We will see that some a part of the quantized vary is wasted. To find out how a lot, let’s compute the quantized worth that the floating level worth 40.0 maps to.

Therefore, we’re losing the vary [0 .. 9] within the quantized vary, which is about 3.92% of the vary. This might considerably have an effect on the mannequin’s accuracy post-quantization.

This skewing is critical if we want to make it possible for the worth 0.0 within the floating level vary may be represented within the quantized vary.

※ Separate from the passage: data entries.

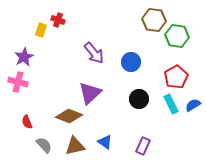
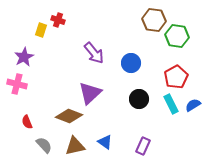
blue circle: moved 1 px down
pink cross: moved 1 px left, 2 px down
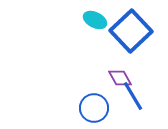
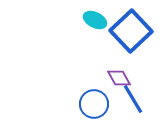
purple diamond: moved 1 px left
blue line: moved 3 px down
blue circle: moved 4 px up
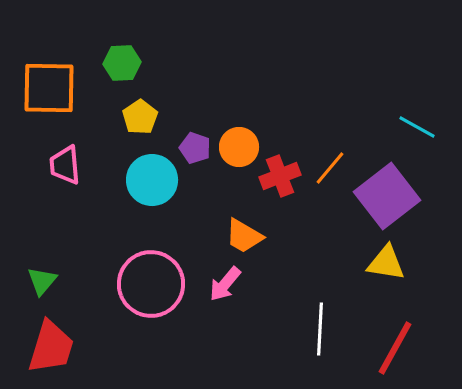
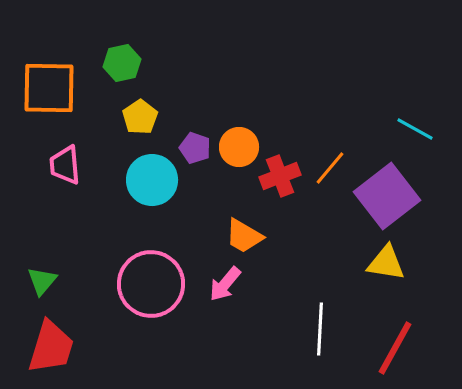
green hexagon: rotated 9 degrees counterclockwise
cyan line: moved 2 px left, 2 px down
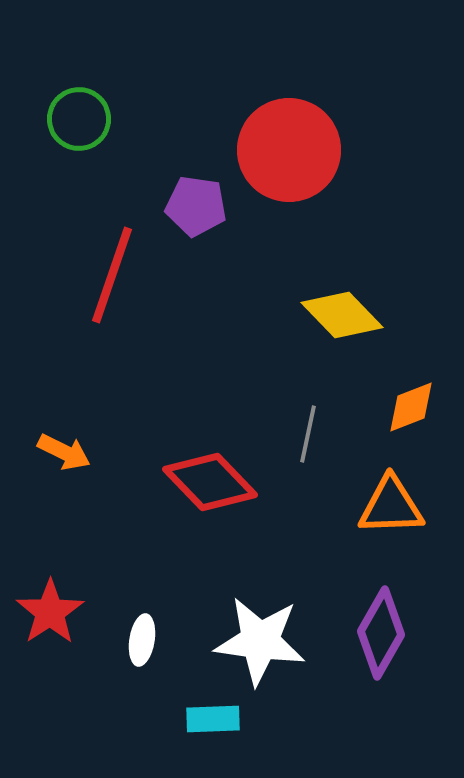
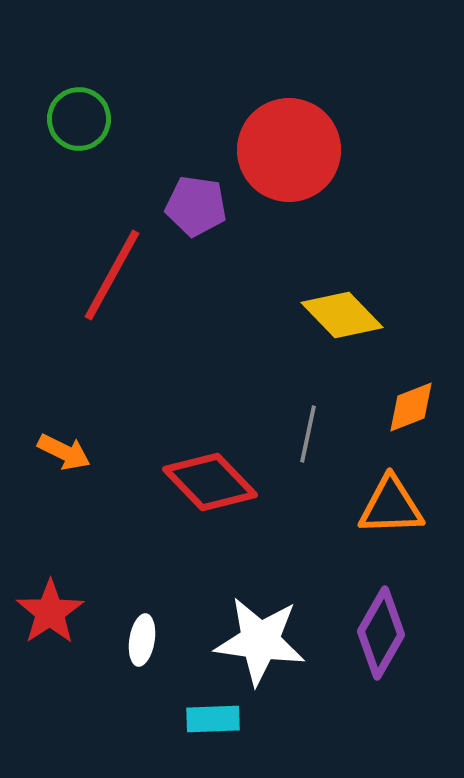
red line: rotated 10 degrees clockwise
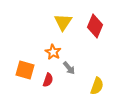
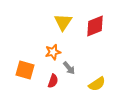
red diamond: rotated 45 degrees clockwise
orange star: rotated 28 degrees clockwise
red semicircle: moved 5 px right, 1 px down
yellow semicircle: moved 2 px up; rotated 36 degrees clockwise
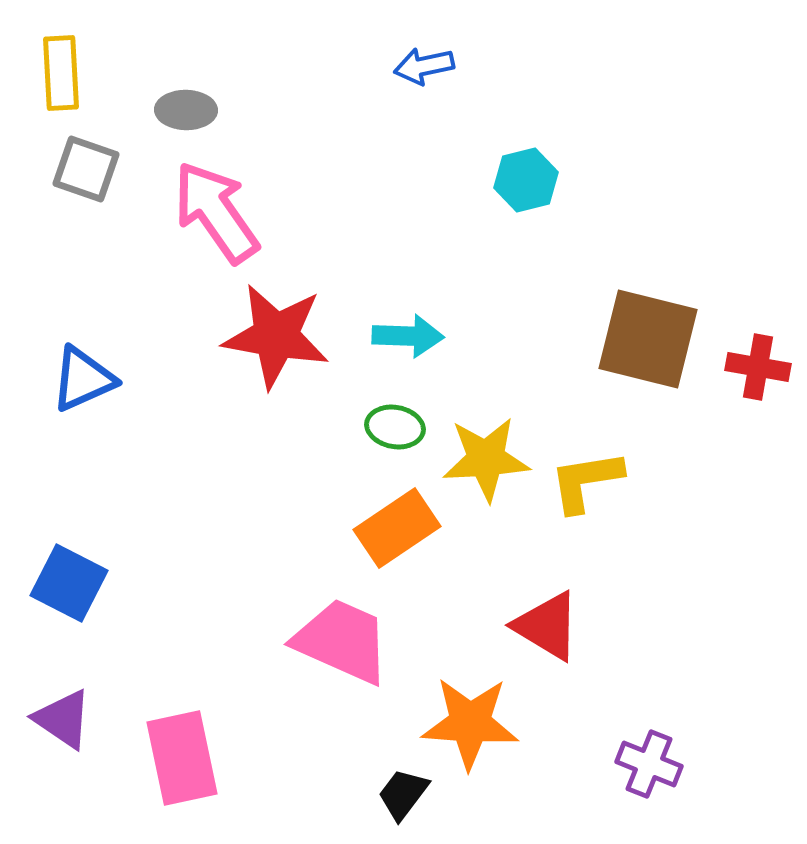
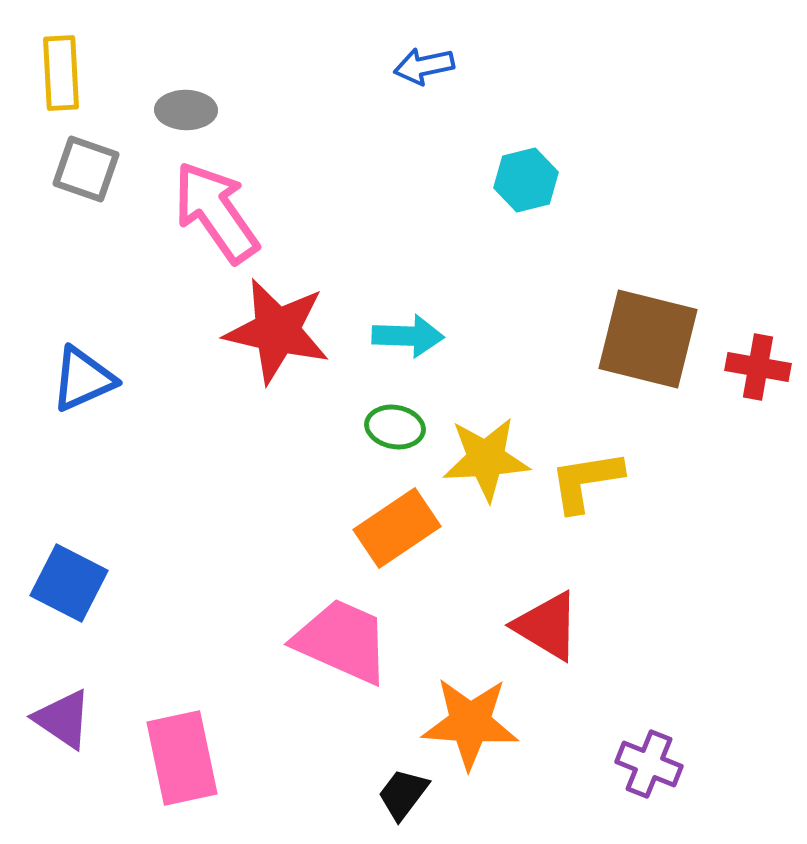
red star: moved 1 px right, 5 px up; rotated 3 degrees clockwise
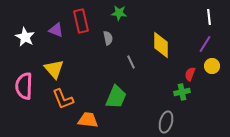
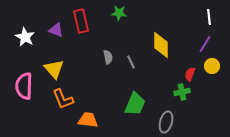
gray semicircle: moved 19 px down
green trapezoid: moved 19 px right, 7 px down
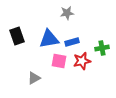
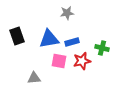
green cross: rotated 24 degrees clockwise
gray triangle: rotated 24 degrees clockwise
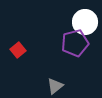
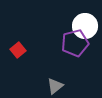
white circle: moved 4 px down
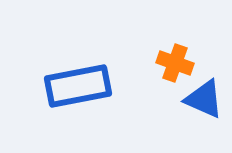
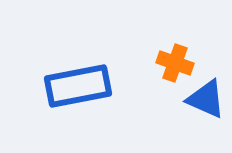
blue triangle: moved 2 px right
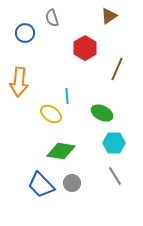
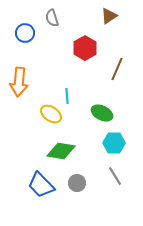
gray circle: moved 5 px right
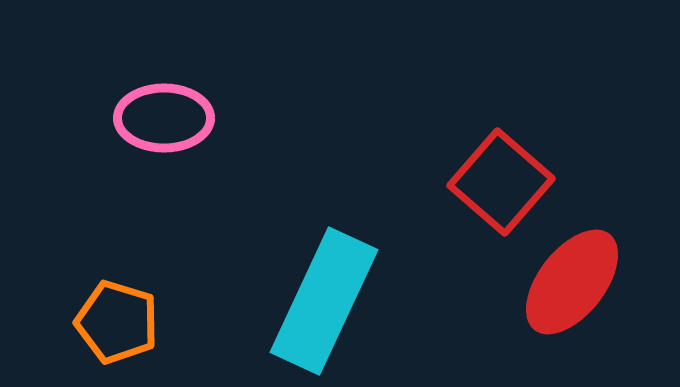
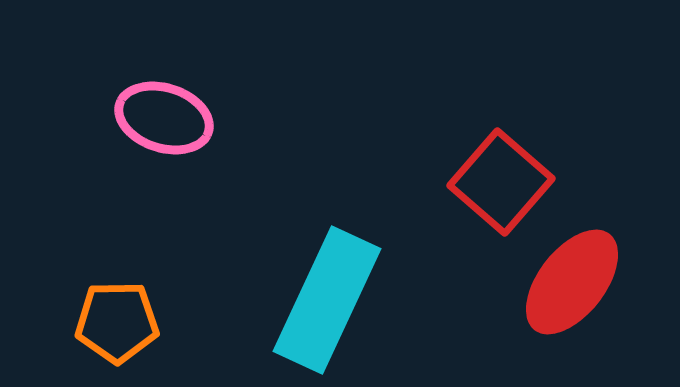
pink ellipse: rotated 18 degrees clockwise
cyan rectangle: moved 3 px right, 1 px up
orange pentagon: rotated 18 degrees counterclockwise
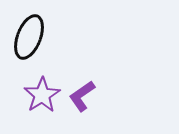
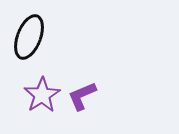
purple L-shape: rotated 12 degrees clockwise
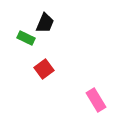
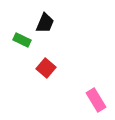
green rectangle: moved 4 px left, 2 px down
red square: moved 2 px right, 1 px up; rotated 12 degrees counterclockwise
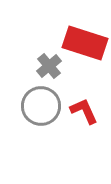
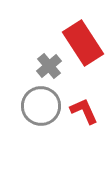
red rectangle: moved 2 px left; rotated 39 degrees clockwise
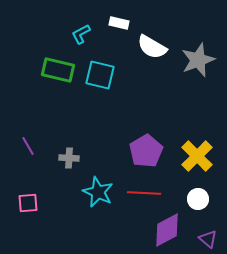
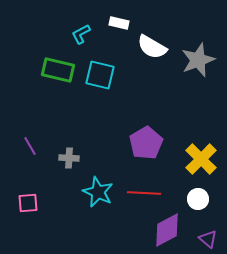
purple line: moved 2 px right
purple pentagon: moved 8 px up
yellow cross: moved 4 px right, 3 px down
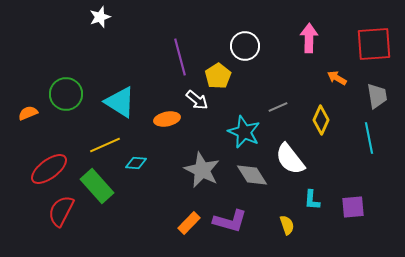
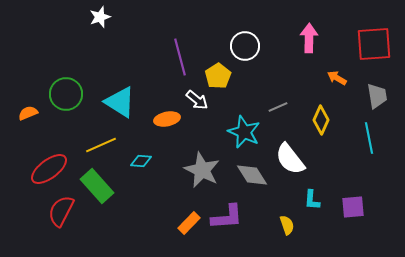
yellow line: moved 4 px left
cyan diamond: moved 5 px right, 2 px up
purple L-shape: moved 3 px left, 4 px up; rotated 20 degrees counterclockwise
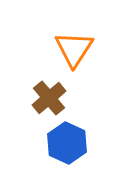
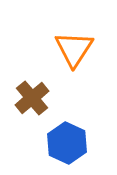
brown cross: moved 17 px left
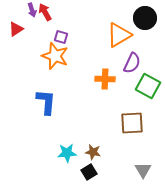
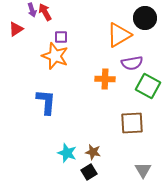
purple square: rotated 16 degrees counterclockwise
purple semicircle: rotated 55 degrees clockwise
cyan star: rotated 24 degrees clockwise
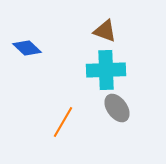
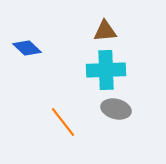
brown triangle: rotated 25 degrees counterclockwise
gray ellipse: moved 1 px left, 1 px down; rotated 40 degrees counterclockwise
orange line: rotated 68 degrees counterclockwise
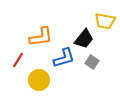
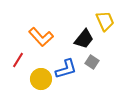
yellow trapezoid: rotated 125 degrees counterclockwise
orange L-shape: rotated 55 degrees clockwise
blue L-shape: moved 2 px right, 11 px down
yellow circle: moved 2 px right, 1 px up
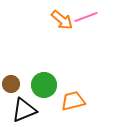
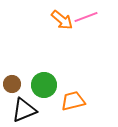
brown circle: moved 1 px right
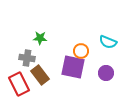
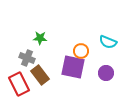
gray cross: rotated 14 degrees clockwise
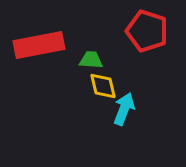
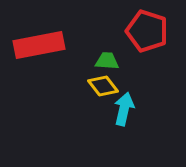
green trapezoid: moved 16 px right, 1 px down
yellow diamond: rotated 24 degrees counterclockwise
cyan arrow: rotated 8 degrees counterclockwise
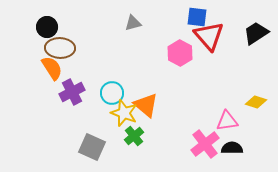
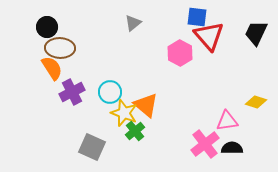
gray triangle: rotated 24 degrees counterclockwise
black trapezoid: rotated 32 degrees counterclockwise
cyan circle: moved 2 px left, 1 px up
green cross: moved 1 px right, 5 px up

Another excuse for together with the worth 0.0 within the floating level vary is that effectively evaluating a quantized worth to examine if it’s 0.0 within the floating level vary could be very worthwhile. Consider operators similar to ReLU, which clip all values under 0.0 within the floating level vary to 0.0.

It’s important for us to have the ability to **signify the zero-point utilizing the identical information kind** (signed or unsigned int8) **because the quantized values**. This allows us to carry out these comparisons rapidly and effectively.

Subsequent, let’s check out how activation normalization helps with mannequin quantization. We’ll particularly concentrate on how the standardization of the activation values permits us to make use of all the quantized vary successfully.